La branche de myrte (conte)

« O mon Dieu, faites-moi mettre quelque chose au monde, n’importe quoi, même un rameau de myrte ! », s’exclamait, continuellement, une femme des faubourgs napolitains. Malgré la présence d’un mari dont on ne sait s’il la besognait rudement, la pauvre femme se trouvait dans l’impossibilité d’enfanter. A force d’avoir si bien prié, elle mit enfin au monde un rameau de myrte qu’elle cajola comme si c’était là son propre enfant, jusqu’au jour où le rameau devint l’objet précieux de l’admiration béate d’un prince qui passait par là. Il s’en empara, non sans avoir promis à la mère qu’il le chérirait comme la prunelle de ses yeux, puis s’en alla l’esprit empli de joie amoureuse.
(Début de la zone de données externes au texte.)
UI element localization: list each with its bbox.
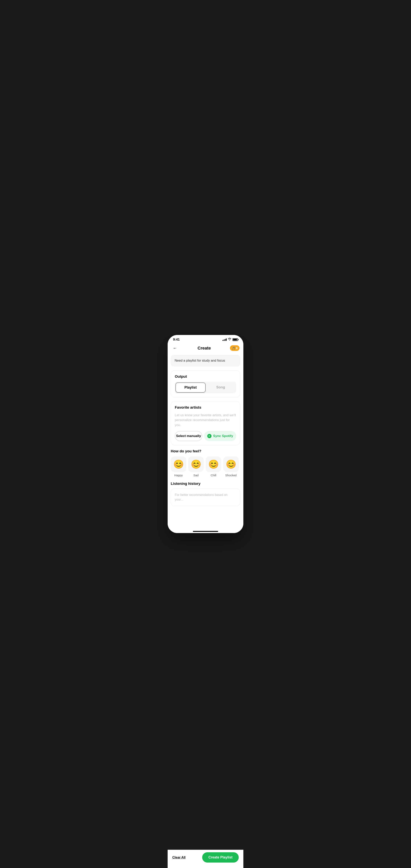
output-label: Output <box>175 374 236 379</box>
phone-frame: 9:41 ← Create <box>168 335 243 533</box>
status-icons <box>222 338 238 341</box>
battery-icon <box>233 338 238 341</box>
feel-label-shocked: Shocked <box>225 473 237 477</box>
feel-label-sad: Sad <box>194 473 199 477</box>
signal-bars-icon <box>222 338 227 341</box>
battery-fill <box>233 339 237 340</box>
search-input-text: Need a playlist for study and focus <box>175 359 225 362</box>
music-badge[interactable]: 🎵 8 <box>230 345 239 351</box>
scroll-area: Need a playlist for study and focus Outp… <box>168 355 243 529</box>
artists-label: Favorite artists <box>175 405 236 410</box>
listening-placeholder-text: For better recommendations based on your… <box>175 493 228 501</box>
sync-spotify-label: Sync Spotify <box>213 434 233 438</box>
page-title: Create <box>198 346 211 351</box>
feel-item-happy[interactable]: 😊 Happy <box>171 457 186 477</box>
status-time: 9:41 <box>173 338 180 342</box>
listening-placeholder-card: For better recommendations based on your… <box>171 489 240 506</box>
badge-count: 8 <box>236 346 238 350</box>
back-button[interactable]: ← <box>172 345 178 352</box>
chill-emoji-icon: 😊 <box>208 460 219 468</box>
artists-placeholder-text: Let us know your favorite artists, and w… <box>175 413 236 428</box>
listening-section: Listening history For better recommendat… <box>171 482 240 506</box>
artists-buttons: Select manually Sync Spotify <box>175 431 236 441</box>
home-indicator <box>168 529 243 533</box>
home-bar <box>193 531 218 532</box>
artists-section: Favorite artists Let us know your favori… <box>171 401 240 445</box>
feel-emoji-box-happy: 😊 <box>171 457 186 472</box>
feel-emoji-box-chill: 😊 <box>206 457 221 472</box>
back-arrow-icon: ← <box>173 346 177 351</box>
feel-section: How do you feel? 😊 Happy 😊 Sad � <box>171 449 240 478</box>
listening-section-label: Listening history <box>171 482 240 486</box>
feel-scroll-row: 😊 Happy 😊 Sad 😊 Chill <box>171 457 240 478</box>
feel-emoji-box-shocked: 😊 <box>223 457 239 472</box>
select-manually-button[interactable]: Select manually <box>175 431 202 441</box>
feel-label-happy: Happy <box>174 473 182 477</box>
status-bar: 9:41 <box>168 335 243 343</box>
feel-section-label: How do you feel? <box>171 449 240 453</box>
spotify-logo-icon <box>207 434 211 438</box>
output-section: Output Playlist Song <box>171 370 240 397</box>
feel-item-chill[interactable]: 😊 Chill <box>206 457 221 477</box>
nav-header: ← Create 🎵 8 <box>168 343 243 355</box>
search-input-container[interactable]: Need a playlist for study and focus <box>171 355 240 367</box>
feel-label-chill: Chill <box>211 473 216 477</box>
happy-emoji-icon: 😊 <box>173 460 184 468</box>
sync-spotify-button[interactable]: Sync Spotify <box>204 431 236 441</box>
output-option-playlist[interactable]: Playlist <box>176 382 205 393</box>
wifi-icon <box>228 338 231 341</box>
music-note-icon: 🎵 <box>232 347 235 350</box>
feel-item-shocked[interactable]: 😊 Shocked <box>223 457 239 477</box>
output-option-song[interactable]: Song <box>206 382 235 393</box>
feel-emoji-box-sad: 😊 <box>188 457 204 472</box>
sad-emoji-icon: 😊 <box>191 460 201 468</box>
shocked-emoji-icon: 😊 <box>226 460 236 468</box>
output-toggle-row: Playlist Song <box>175 382 236 393</box>
feel-item-sad[interactable]: 😊 Sad <box>188 457 204 477</box>
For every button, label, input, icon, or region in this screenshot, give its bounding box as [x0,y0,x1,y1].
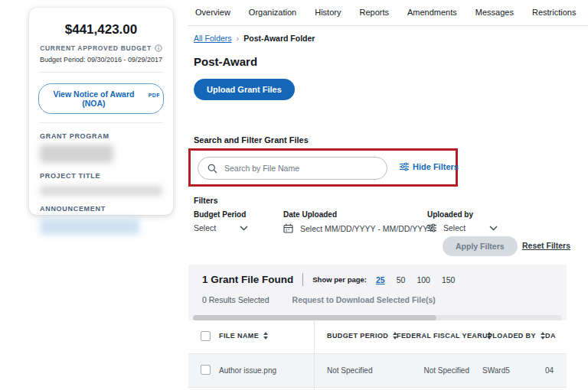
announcement-value-redacted [40,218,139,235]
tab-overview[interactable]: Overview [195,0,230,27]
tab-reports[interactable]: Reports [359,0,389,27]
hide-filters-toggle[interactable]: Hide Filters [400,162,459,171]
breadcrumb-current-folder: Post-Award Folder [243,34,315,43]
budget-period-text: Budget Period: 09/30/2016 - 09/29/2017 [29,56,173,63]
tab-history[interactable]: History [315,0,341,27]
date-uploaded-value: Select MM/DD/YYYY - MM/DD/YYYY [300,224,433,233]
page-size-150[interactable]: 150 [442,275,456,284]
approved-budget-label-row: CURRENT APPROVED BUDGET [29,44,173,52]
download-selected-link[interactable]: Request to Download Selected File(s) [292,295,436,304]
grant-files-table: FILE NAME BUDGET PERIOD FEDERAL FISCAL Y… [188,320,567,390]
header-date-uploaded-clipped[interactable]: DA [545,332,556,340]
filter-sliders-icon [427,223,436,232]
chevron-down-icon [489,226,498,231]
uploaded-by-select[interactable]: Select [427,223,498,232]
approved-budget-amount: $441,423.00 [35,22,167,37]
budget-period-select-value: Select [194,223,216,232]
search-section-heading: Search and Filter Grant Files [194,135,309,145]
cell-uploaded-by: SWard5 [482,366,510,375]
breadcrumb: All Folders › Post-Award Folder [194,34,315,43]
show-per-page-label: Show per page: [312,275,367,284]
page-size-25[interactable]: 25 [376,275,385,284]
view-noa-label: View Notice of Award (NOA) [42,89,145,108]
grant-program-label: GRANT PROGRAM [40,132,162,140]
results-panel: 1 Grant File Found Show per page: 25 50 … [188,265,567,390]
breadcrumb-all-folders-link[interactable]: All Folders [194,34,232,43]
date-uploaded-filter-label: Date Uploaded [283,210,337,219]
scrollbar-thumb[interactable] [193,315,436,320]
row-checkbox[interactable] [201,365,211,375]
uploaded-by-filter-label: Uploaded by [427,210,473,219]
section-tabbar: Overview Organization History Reports Am… [188,0,588,26]
tab-amendments[interactable]: Amendments [407,0,457,27]
announcement-label: ANNOUNCEMENT [40,205,162,213]
sticky-column-divider [314,320,315,390]
search-input[interactable] [224,164,377,173]
header-file-name[interactable]: FILE NAME [219,332,268,340]
info-icon[interactable] [155,44,162,52]
sort-icon[interactable] [541,332,545,340]
results-count: 1 Grant File Found [202,274,293,285]
reset-filters-link[interactable]: Reset Filters [522,241,570,250]
page-title: Post-Award [194,55,257,68]
table-horizontal-scrollbar[interactable] [193,315,562,320]
calendar-icon [283,223,293,233]
view-noa-button[interactable]: View Notice of Award (NOA) PDF [38,83,164,114]
breadcrumb-separator: › [237,34,240,43]
project-title-label: PROJECT TITLE [40,172,162,180]
grant-program-value-redacted [40,145,113,163]
cell-date-uploaded-clipped: 04 [545,366,554,375]
search-icon [207,164,217,174]
page-size-50[interactable]: 50 [397,275,406,284]
apply-filters-button[interactable]: Apply Filters [443,236,518,256]
chevron-down-icon [240,226,248,231]
filter-sliders-icon [400,162,409,171]
budget-period-filter-label: Budget Period [194,210,246,219]
date-uploaded-picker[interactable]: Select MM/DD/YYYY - MM/DD/YYYY [283,223,433,233]
card-divider [39,122,163,123]
results-selected-count: 0 Results Selected [202,295,270,304]
header-uploaded-by[interactable]: UPLOADED BY [482,332,545,340]
uploaded-by-select-value: Select [443,223,466,232]
table-row[interactable]: Author issue.png Not Specified Not Speci… [188,354,567,388]
header-federal-fiscal-year[interactable]: FEDERAL FISCAL YEAR [397,332,492,340]
cell-federal-fiscal-year: Not Specified [397,366,469,375]
page-size-100[interactable]: 100 [416,275,430,284]
cell-file-name: Author issue.png [219,366,276,375]
project-title-value-redacted [40,186,162,196]
file-search-field[interactable] [198,157,387,180]
tab-restrictions[interactable]: Restrictions [532,0,576,27]
sort-icon[interactable] [263,332,268,340]
header-budget-period[interactable]: BUDGET PERIOD [327,332,397,340]
budget-summary-card: $441,423.00 CURRENT APPROVED BUDGET Budg… [29,8,173,215]
table-header-row: FILE NAME BUDGET PERIOD FEDERAL FISCAL Y… [188,320,567,354]
vertical-divider [302,273,303,286]
upload-grant-files-button[interactable]: Upload Grant Files [194,79,295,100]
hide-filters-label: Hide Filters [413,162,459,171]
card-divider [39,72,163,73]
grant-files-page: $441,423.00 CURRENT APPROVED BUDGET Budg… [0,0,588,390]
tab-organization[interactable]: Organization [249,0,296,27]
cell-budget-period: Not Specified [327,366,372,375]
selection-row: 0 Results Selected Request to Download S… [202,295,436,304]
budget-period-select[interactable]: Select [194,223,248,232]
results-summary-row: 1 Grant File Found Show per page: 25 50 … [202,273,455,286]
noa-pdf-suffix: PDF [149,93,160,98]
approved-budget-label: CURRENT APPROVED BUDGET [40,44,152,52]
select-all-checkbox[interactable] [201,331,211,341]
tab-messages[interactable]: Messages [475,0,514,27]
filters-heading: Filters [194,196,218,205]
page-size-options: 25 50 100 150 [376,275,455,284]
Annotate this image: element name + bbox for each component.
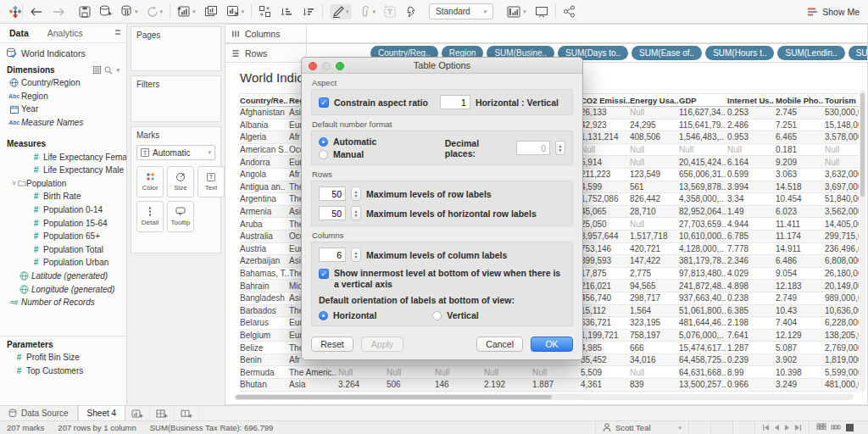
- table-cell[interactable]: 13,569,878..: [679, 182, 727, 192]
- table-cell[interactable]: 3,562,000: [825, 207, 859, 216]
- table-cell[interactable]: 15,112: [581, 306, 630, 315]
- field-item[interactable]: AbcMeasure Names: [0, 116, 126, 130]
- table-cell[interactable]: 35,452: [581, 355, 630, 364]
- table-cell[interactable]: 1,564: [630, 306, 679, 315]
- table-cell[interactable]: 6,228,000: [825, 318, 859, 327]
- table-cell[interactable]: 1.287: [727, 343, 776, 353]
- size-button[interactable]: Size: [167, 166, 194, 198]
- table-cell[interactable]: Null: [630, 368, 679, 377]
- show-innermost-checkbox[interactable]: ✓: [319, 269, 329, 279]
- table-cell[interactable]: 5.087: [776, 343, 825, 353]
- table-cell[interactable]: 241,872,48..: [679, 281, 727, 291]
- table-cell[interactable]: 11.411: [776, 220, 825, 229]
- table-cell[interactable]: 758,197: [630, 331, 679, 340]
- table-cell[interactable]: 420,721: [630, 244, 679, 253]
- show-tabs-icon[interactable]: [816, 423, 826, 432]
- group-members-button[interactable]: ▾: [360, 6, 376, 18]
- table-cell[interactable]: 45,065: [581, 207, 630, 216]
- decimal-places-input[interactable]: [516, 141, 550, 155]
- new-worksheet-button[interactable]: ▾: [177, 5, 196, 18]
- table-cell[interactable]: Albania: [240, 120, 289, 130]
- table-cell[interactable]: Afghanistan: [240, 108, 289, 117]
- table-cell[interactable]: Armenia: [240, 207, 289, 216]
- field-item[interactable]: Longitude (generated): [0, 282, 126, 296]
- table-cell[interactable]: 8.99: [727, 368, 776, 377]
- text-button[interactable]: T Text: [198, 166, 225, 198]
- field-item[interactable]: ∨Population: [0, 177, 126, 191]
- field-item[interactable]: #Population 65+: [0, 230, 126, 243]
- table-cell[interactable]: Bhutan: [240, 380, 289, 389]
- table-cell[interactable]: 6.023: [776, 207, 825, 216]
- table-cell[interactable]: 299,715,0: [825, 231, 859, 241]
- max-column-labels-stepper[interactable]: ▴▾: [351, 248, 361, 262]
- show-me-button[interactable]: Show Me: [807, 7, 860, 17]
- table-cell[interactable]: 1,199,721: [581, 331, 630, 340]
- table-cell[interactable]: 1,131,214: [581, 132, 630, 142]
- sheet-4-tab[interactable]: Sheet 4: [78, 406, 125, 420]
- table-cell[interactable]: 64,631,668..: [679, 368, 727, 377]
- table-cell[interactable]: 116,627,34..: [679, 108, 727, 117]
- data-source-tab[interactable]: Data Source: [0, 406, 78, 420]
- table-cell[interactable]: 20,149,00: [825, 281, 859, 291]
- field-item[interactable]: #Population Total: [0, 243, 126, 257]
- detail-button[interactable]: Detail: [136, 201, 164, 232]
- horizontal-scrollbar[interactable]: [234, 394, 854, 400]
- redo-button[interactable]: [52, 7, 65, 17]
- table-cell[interactable]: 6.486: [776, 256, 825, 265]
- sort-descending-button[interactable]: [302, 6, 315, 18]
- field-item[interactable]: #Top Customers: [0, 364, 126, 378]
- table-header-cell[interactable]: Mobile Pho..: [776, 96, 825, 105]
- max-horizontal-row-labels-stepper[interactable]: ▴▾: [351, 206, 361, 220]
- duplicate-sheet-button[interactable]: [204, 5, 218, 18]
- new-dashboard-tab-button[interactable]: [150, 406, 175, 420]
- table-cell[interactable]: 10.43: [776, 306, 825, 315]
- sort-ascending-button[interactable]: [280, 6, 293, 18]
- dropdown-caret-icon[interactable]: ▾: [346, 8, 349, 15]
- aspect-ratio-input[interactable]: [440, 95, 470, 109]
- table-cell[interactable]: 6.385: [727, 306, 776, 315]
- table-cell[interactable]: 1,546,483,..: [679, 132, 727, 142]
- table-cell[interactable]: 2.745: [776, 108, 825, 117]
- table-cell[interactable]: 1,752,086: [581, 194, 630, 203]
- add-datasource-button[interactable]: [99, 5, 112, 18]
- rows-shelf-pill[interactable]: SUM(Ease of..: [632, 46, 702, 60]
- tab-analytics[interactable]: Analytics: [38, 24, 92, 42]
- table-cell[interactable]: 937,663,40..: [679, 293, 727, 303]
- table-cell[interactable]: 4.029: [727, 269, 776, 278]
- table-cell[interactable]: 25,050: [581, 220, 630, 229]
- field-item[interactable]: Country/Region: [0, 76, 126, 90]
- table-cell[interactable]: 13,500,257..: [679, 380, 727, 389]
- table-cell[interactable]: Null: [484, 368, 532, 377]
- table-cell[interactable]: 0.239: [727, 355, 776, 364]
- table-cell[interactable]: 123,549: [630, 170, 679, 179]
- table-cell[interactable]: 530,000,0: [825, 108, 859, 117]
- table-cell[interactable]: Belgium: [240, 331, 289, 340]
- table-cell[interactable]: 753,146: [581, 244, 630, 253]
- new-story-tab-button[interactable]: [175, 406, 199, 420]
- table-cell[interactable]: Null: [581, 145, 630, 154]
- field-item[interactable]: Latitude (generated): [0, 270, 126, 283]
- table-cell[interactable]: 11.174: [776, 231, 825, 241]
- table-cell[interactable]: 146: [435, 380, 484, 389]
- cancel-button[interactable]: Cancel: [476, 337, 523, 352]
- rows-shelf-pill[interactable]: SUM(Lendin..: [777, 46, 844, 60]
- table-cell[interactable]: 236,496,0: [825, 244, 859, 253]
- table-cell[interactable]: 456,740: [581, 293, 630, 303]
- show-filmstrip-icon[interactable]: [831, 423, 841, 432]
- field-item[interactable]: #Population 0-14: [0, 203, 126, 217]
- table-cell[interactable]: 2.192: [484, 380, 532, 389]
- table-cell[interactable]: 7.251: [776, 120, 825, 130]
- table-cell[interactable]: Null: [532, 368, 581, 377]
- table-cell[interactable]: Null: [630, 145, 679, 154]
- dialog-titlebar[interactable]: Table Options: [302, 58, 582, 74]
- manual-radio[interactable]: [319, 150, 328, 159]
- table-cell[interactable]: The Americ..: [289, 368, 338, 377]
- minimize-window-icon[interactable]: [322, 62, 331, 70]
- close-window-icon[interactable]: [309, 62, 317, 70]
- table-cell[interactable]: 323,195: [630, 318, 679, 327]
- table-cell[interactable]: Bahamas, T..: [240, 269, 289, 278]
- filters-card[interactable]: Filters: [131, 75, 221, 122]
- table-header-cell[interactable]: Tourism I..: [825, 96, 859, 105]
- table-cell[interactable]: 15,474,617..: [679, 343, 727, 353]
- table-cell[interactable]: 0.966: [727, 380, 776, 389]
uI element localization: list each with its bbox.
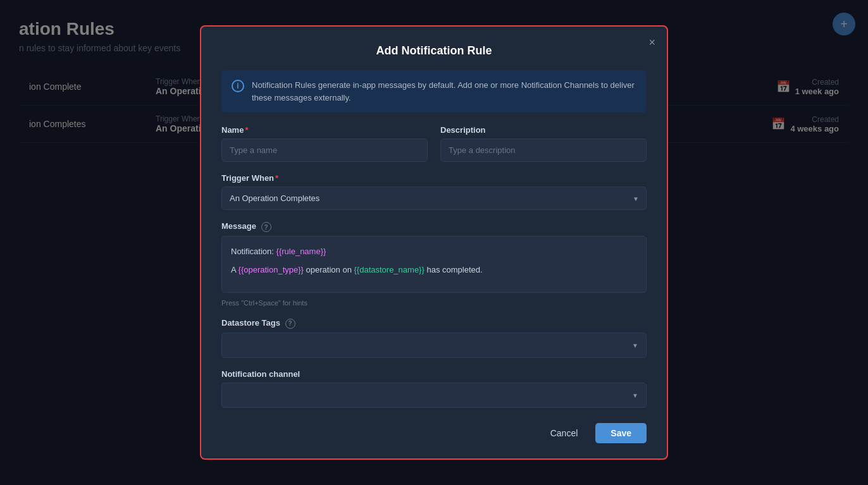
message-label: Message ?	[221, 221, 647, 232]
trigger-when-group: Trigger When* An Operation Completes	[221, 173, 647, 210]
name-description-row: Name* Description	[221, 125, 647, 162]
modal-footer: Cancel Save	[221, 423, 647, 443]
name-label: Name*	[221, 125, 428, 135]
datastore-tags-label: Datastore Tags ?	[221, 318, 647, 329]
description-input[interactable]	[440, 138, 647, 162]
datastore-name-var: {{datastore_name}}	[354, 265, 424, 274]
info-icon: i	[232, 80, 244, 92]
message-help-icon[interactable]: ?	[261, 222, 271, 232]
info-text: Notification Rules generate in-app messa…	[252, 79, 636, 104]
save-button[interactable]: Save	[595, 423, 647, 443]
description-label: Description	[440, 125, 647, 135]
operation-type-var: {{operation_type}}	[239, 265, 304, 274]
datastore-tags-select[interactable]	[221, 333, 647, 358]
modal-overlay: × Add Notification Rule i Notification R…	[0, 0, 868, 485]
required-star: *	[245, 125, 248, 135]
add-notification-rule-modal: × Add Notification Rule i Notification R…	[200, 25, 668, 459]
description-field-group: Description	[440, 125, 647, 162]
info-banner: i Notification Rules generate in-app mes…	[221, 70, 647, 113]
name-field-group: Name*	[221, 125, 428, 162]
modal-close-button[interactable]: ×	[648, 37, 655, 48]
message-group: Message ? Notification: {{rule_name}} A …	[221, 221, 647, 307]
modal-title: Add Notification Rule	[221, 44, 647, 58]
rule-name-var: {{rule_name}}	[276, 247, 326, 256]
message-template-line1: Notification: {{rule_name}}	[231, 244, 637, 259]
cancel-button[interactable]: Cancel	[540, 423, 588, 443]
notification-channel-label: Notification channel	[221, 369, 647, 379]
datastore-tags-help-icon[interactable]: ?	[285, 319, 295, 329]
datastore-tags-group: Datastore Tags ?	[221, 318, 647, 358]
notification-channel-group: Notification channel	[221, 369, 647, 408]
message-hint: Press "Ctrl+Space" for hints	[221, 299, 647, 307]
message-template-line2: A {{operation_type}} operation on {{data…	[231, 262, 637, 277]
required-star: *	[275, 173, 278, 183]
trigger-when-select[interactable]: An Operation Completes	[221, 187, 647, 210]
trigger-when-label: Trigger When*	[221, 173, 647, 183]
trigger-when-select-wrapper: An Operation Completes	[221, 187, 647, 210]
message-box[interactable]: Notification: {{rule_name}} A {{operatio…	[221, 236, 647, 293]
notification-channel-select[interactable]	[221, 383, 647, 408]
name-input[interactable]	[221, 138, 428, 162]
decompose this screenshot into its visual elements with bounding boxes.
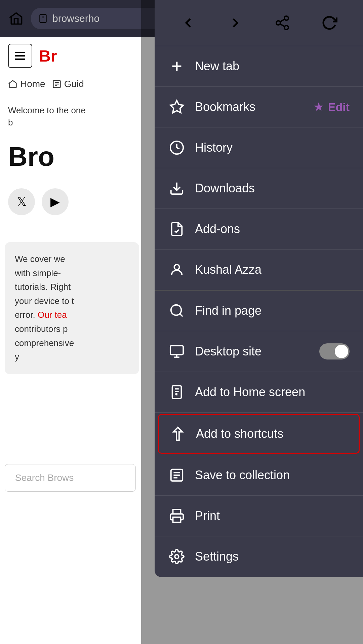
search-icon <box>168 302 186 319</box>
history-label: History <box>195 141 350 155</box>
nav-guide-label: Guid <box>64 79 84 89</box>
clock-icon <box>168 139 186 156</box>
collection-icon <box>168 466 186 484</box>
welcome-text: Welcome to the oneb <box>8 104 139 129</box>
menu-item-settings[interactable]: Settings <box>155 536 363 577</box>
nav-home-label: Home <box>20 79 45 89</box>
twitter-icon[interactable]: 𝕏 <box>8 188 35 215</box>
bookmarks-label: Bookmarks <box>195 100 304 114</box>
description-box: We cover wewith simple-tutorials. Righty… <box>5 242 139 374</box>
download-icon <box>168 180 186 197</box>
addons-icon <box>168 220 186 238</box>
plus-icon <box>168 58 186 75</box>
toggle-knob <box>335 345 348 358</box>
menu-item-new-tab[interactable]: New tab <box>155 46 363 87</box>
svg-point-35 <box>175 555 179 559</box>
youtube-icon[interactable]: ▶ <box>42 188 69 215</box>
new-tab-label: New tab <box>195 59 350 73</box>
star-purple-icon: ★ <box>313 100 324 114</box>
svg-point-19 <box>171 305 182 315</box>
menu-item-save-collection[interactable]: Save to collection <box>155 455 363 496</box>
url-text: browserho <box>52 13 99 24</box>
print-icon <box>168 507 186 525</box>
add-home-icon <box>168 383 186 401</box>
svg-point-10 <box>284 26 288 30</box>
hamburger-button[interactable] <box>8 44 32 68</box>
addons-label: Add-ons <box>195 222 350 236</box>
forward-button[interactable] <box>225 12 246 34</box>
search-placeholder: Search Brows <box>15 472 74 483</box>
menu-item-print[interactable]: Print <box>155 496 363 536</box>
nav-guide[interactable]: Guid <box>52 79 84 89</box>
menu-item-desktop[interactable]: Desktop site <box>155 331 363 372</box>
desktop-toggle[interactable] <box>319 343 350 359</box>
menu-item-find[interactable]: Find in page <box>155 291 363 331</box>
downloads-label: Downloads <box>195 181 350 195</box>
svg-line-12 <box>280 19 285 22</box>
desktop-label: Desktop site <box>195 344 310 358</box>
shortcuts-label: Add to shortcuts <box>196 427 349 441</box>
search-box[interactable]: Search Brows <box>5 464 136 492</box>
person-icon <box>168 261 186 278</box>
back-button[interactable] <box>177 12 199 34</box>
page-logo: Br <box>39 47 57 65</box>
share-button[interactable] <box>272 12 293 34</box>
social-icons: 𝕏 ▶ <box>8 188 69 215</box>
svg-point-18 <box>174 265 179 270</box>
menu-item-bookmarks[interactable]: Bookmarks ★ Edit <box>155 87 363 127</box>
add-home-label: Add to Home screen <box>195 385 350 399</box>
svg-rect-21 <box>170 346 183 355</box>
menu-item-add-shortcuts[interactable]: Add to shortcuts <box>158 414 360 454</box>
menu-item-history[interactable]: History <box>155 127 363 168</box>
shortcut-icon <box>169 425 187 443</box>
svg-line-11 <box>280 24 285 27</box>
settings-label: Settings <box>195 550 350 564</box>
menu-item-add-home[interactable]: Add to Home screen <box>155 372 363 413</box>
star-icon <box>168 98 186 116</box>
svg-line-20 <box>180 314 183 316</box>
menu-toolbar <box>155 0 363 46</box>
page-nav-links: Home Guid <box>8 71 143 98</box>
desktop-icon <box>168 343 186 360</box>
find-label: Find in page <box>195 304 350 318</box>
reload-button[interactable] <box>319 12 340 34</box>
big-title: Bro <box>8 141 54 172</box>
home-button[interactable] <box>7 9 26 28</box>
svg-rect-0 <box>40 14 46 23</box>
gear-icon <box>168 548 186 565</box>
description-text: We cover wewith simple-tutorials. Righty… <box>15 254 74 362</box>
page-nav-bar: Br <box>0 37 141 75</box>
menu-item-profile[interactable]: Kushal Azza <box>155 250 363 290</box>
svg-rect-34 <box>173 517 181 522</box>
profile-label: Kushal Azza <box>195 263 350 277</box>
svg-marker-29 <box>173 427 183 440</box>
svg-marker-15 <box>170 101 183 113</box>
bookmarks-right: ★ Edit <box>313 100 350 114</box>
dropdown-menu: New tab Bookmarks ★ Edit History <box>155 0 363 577</box>
svg-point-9 <box>276 21 280 25</box>
svg-point-8 <box>284 16 288 20</box>
menu-item-downloads[interactable]: Downloads <box>155 168 363 209</box>
edit-button[interactable]: Edit <box>328 101 350 114</box>
nav-home[interactable]: Home <box>8 79 45 89</box>
print-label: Print <box>195 509 350 523</box>
menu-item-addons[interactable]: Add-ons <box>155 209 363 250</box>
collection-label: Save to collection <box>195 468 350 482</box>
Ce myrte-là était fée. Chaque nuit en sortait une véritable colombe d’amour qui se glissait entre les draps du prince pour jouer avec lui « à saute-mouton et à la bête à deux dos » jusqu’au petit matin, où l’aurore naissante lui faisait regagner le myrte. Il devint si éberlué par la beauté de la jeunette qu’il en oublia complètement les soupirantes qui ne purent que soupirer, attendu qu’elles étaient, sans en connaître la cause, réduites au régime strict sur la question de leurs affaires amoureuses, leurs parcelles n’étant plus labourées comme il se doit depuis longtemps. Un jour que le prince s’absenta à regret, les mégères s’en vinrent par chez lui, et découvrir le myrte qu’elles effeuillèrent, ce qui eut pour conséquence d’en faire magiquement jaillir la fée qui, sous les mains bien décidées des harpies, acheva son existence, réduite à l’état de capilotade. Le serviteur à qui le prince avait enjoint d’entourer le myrte des plus hauts soins, n’en crut bien évidemment pas ses yeux. Il réunit ce qui restait de l’infortunée dans le pot où se tenait le myrte ébouriffé, et prit ses jambes à son cou. Ce faisant, le prince revint en sa demeure et, comme on l’imagine, fut inconsolable. Alors qu’il ne cessait de s’apitoyer sur son sort, qu’il s’apprêtait à verser son existence dans le plus noir terreau qui attend les âmes damnées, à l’image d’un poulpe avachi sur l’étal du poissonnier et dont personne ne veut, il se complaisait à laisser entrer dans toute son âme cet état de langueur qui fait se racornir les cœurs amoureux. Mais la fée avait plus d’un tour dans son sac, et, remise de ses émotions et de ses contusions, entendant l’aigre mélopée princière, elle surgit du pot de myrte et tâcha de ragaillardir le prince qui, bienheureux de cette belle surprise, la demanda illico en mariage et fit jeter aux égouts de la ville les vilaines qui avaient failli priver le prince de « l’œuf peint de Vénus ».

D’après Giambattista Basile (1575-1632), in Le conte des contes (ou Pentamerone).